Warner Bros. offered Gunn his pick of DC characters, several of which he considered before settling on The Suicide Squad.
“I was playing with a few different ideas of a few different DC properties, and this was the one that just took off and I just fell in love with this particular story that we’re telling right now,” Gunn says. “I fell in love with some of the characters and the way we can do it and being able to tell a supervillain film like this in a completely different way.”
Doing things “in a different way” has been a hallmark of Gunn’s career, and he notes that his hope with the Guardians of the Galaxy franchise was “to do a space opera in a totally different way.” That carries over now to The Suicide Squad with the hope to do a different kind of war movie…one that features misfit supervillains as its central figures.
And while the characters in The Suicide Squad may be as obscure, quirky, and offbeat as the ones Gunn played with in his other famous franchise, there’s a key difference to remember.
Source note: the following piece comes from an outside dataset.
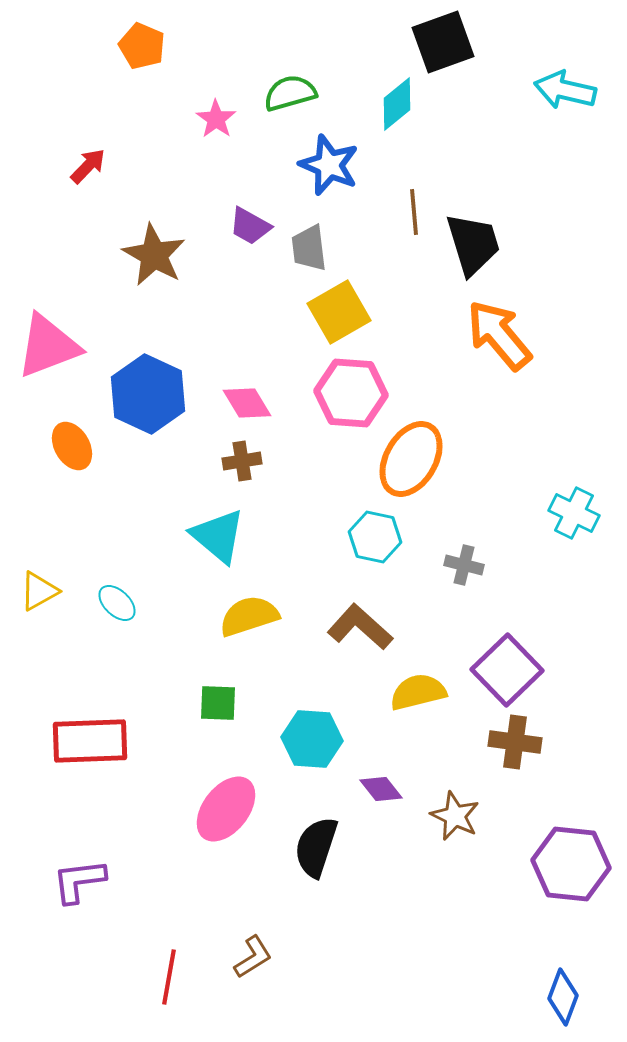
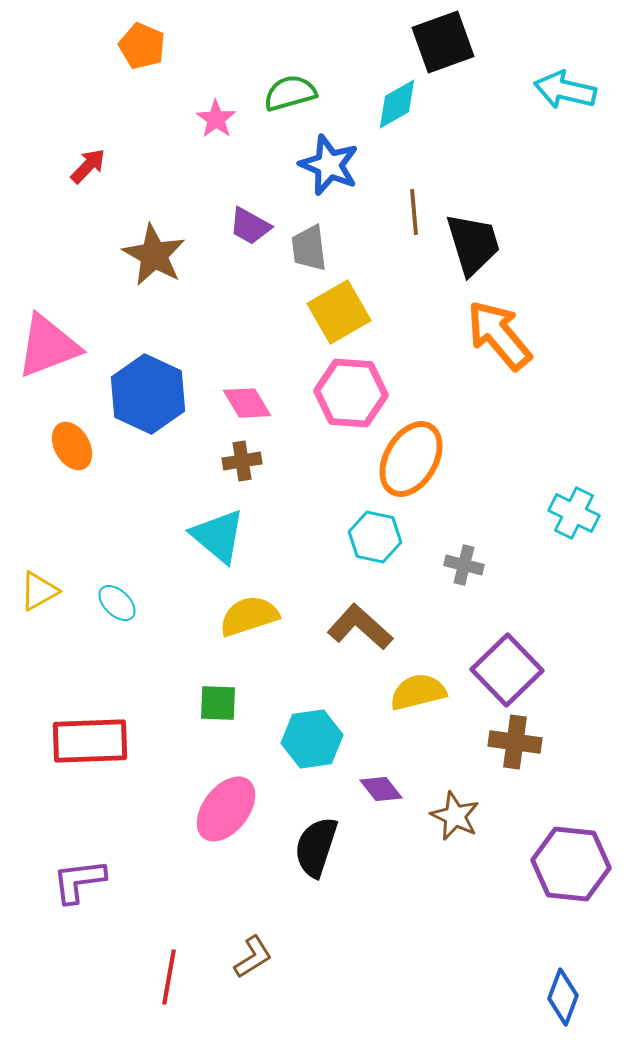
cyan diamond at (397, 104): rotated 10 degrees clockwise
cyan hexagon at (312, 739): rotated 12 degrees counterclockwise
“I think with the Guardians, you start out sort of knowing that they may have different problems, but at the end of the day, they’re all really good people,” he says. “That isn’t the case with this [movie]. This is a much more complicated story. Some of these characters may end up being good, some of them are definitely not good, and most of them are somewhere in between different shades of grey.”
Gunn has said from the start that his plan has been to treat The Suicide Squad like a war movie. And as in any war movie, you should expect casualties.